生成AIの岐路:B2CとB2B
B2CとB2Bのどちらに向かうのでしょうかというお話をします。
B2Cの生成AI
ユーザが使う生成AIです。個人向けのチャットボットや検索、スマホ、個人向けのAI PCなどです。
あまりピンとくるものがなく、AI PCなども売れていない印象です。
OpenAIは検索を将来の収益の柱のひとつにあげています。Perplexityをライバルと名指ししています。
OpenAIはChatGPTにSearchGPTを組み込んでリリースしました。確かに便利ですが、BingもGeminiもすでにウェブ検索機能を組み込んでいました。それでもそれほど流行りませんでした。チャットボットよりユーザは検索品質に厳しいようです。
B2Bでも品質は厳しい要求がありますが、適用領域を絞ったりガードレールするのがB2Cより容易です。
B2CはChatGPTのように最初にバズって大流行しないと難しいと思います。
今週はMistralもウェブ検索付きチャットに参入したようです。競争の中で新しい方向が見えてくるかもしれません。
B2Bの生成AI
企業向けの生成AIはチーム用チャットボットやカスタマサービスボット、ソフトウェア開発生成AI、画像や映像やゲームの自動生成、ワークフローを実現する生成AIエージェントなどがあります。NVIDIAのJensen HuangがこれからはAIエージェントの時代だと熱く語っています ([nvidia])。

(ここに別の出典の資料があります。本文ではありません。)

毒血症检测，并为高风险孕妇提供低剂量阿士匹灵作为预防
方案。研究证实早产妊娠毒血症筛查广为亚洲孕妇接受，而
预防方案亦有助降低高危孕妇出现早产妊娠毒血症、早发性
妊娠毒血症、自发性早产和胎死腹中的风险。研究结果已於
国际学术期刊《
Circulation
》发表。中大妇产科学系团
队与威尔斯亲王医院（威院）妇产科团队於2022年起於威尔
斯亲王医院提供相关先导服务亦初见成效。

現状ではAIエージェントを動かすには人間とは異なる権限体系を作ったり、権限が誤用されないように監視したり、会社としてのアラインメントを実現したり、行き過ぎたアクションをとらないようにガードレールしたりと大変な手間とコストがかかります。
現在の会社組織は人間が働くことを前提にしているので、それを生成AIに合わせるのは容易ではないと思います。生成AIにあわせて会社を作り替えるのは目標管理や人事考課やチームビルディングも含め10年単位の仕事です。
自動化となると100回も1000回も推論してワークフローを実行します。99.9%以上の精度が求められます。
いったん、権限管理やガードレールの問題が解決すると、そもそも従業員自体の必要性が薄くなるので、従業員に生成AIエージェントを使わせるというシナリオの未来があまり見えません。
むすび
昔、エージェントがはやったのは1980年代でした。AppleもGeneral Magicというエージェントの会社を作りました。その頃のエージェントは妻の誕生日に忘れずに花束を買うというようなユースケースでした。とても人間の補佐をするようなものとは思えません。
40年たって、エージェントは強力になって帰ってきています。
価値創造という点ではB2Bに軍配があがるのかなと思います。実用化は自動化に耐えられるほど生成AIの精度があがるかどうかにかかっています。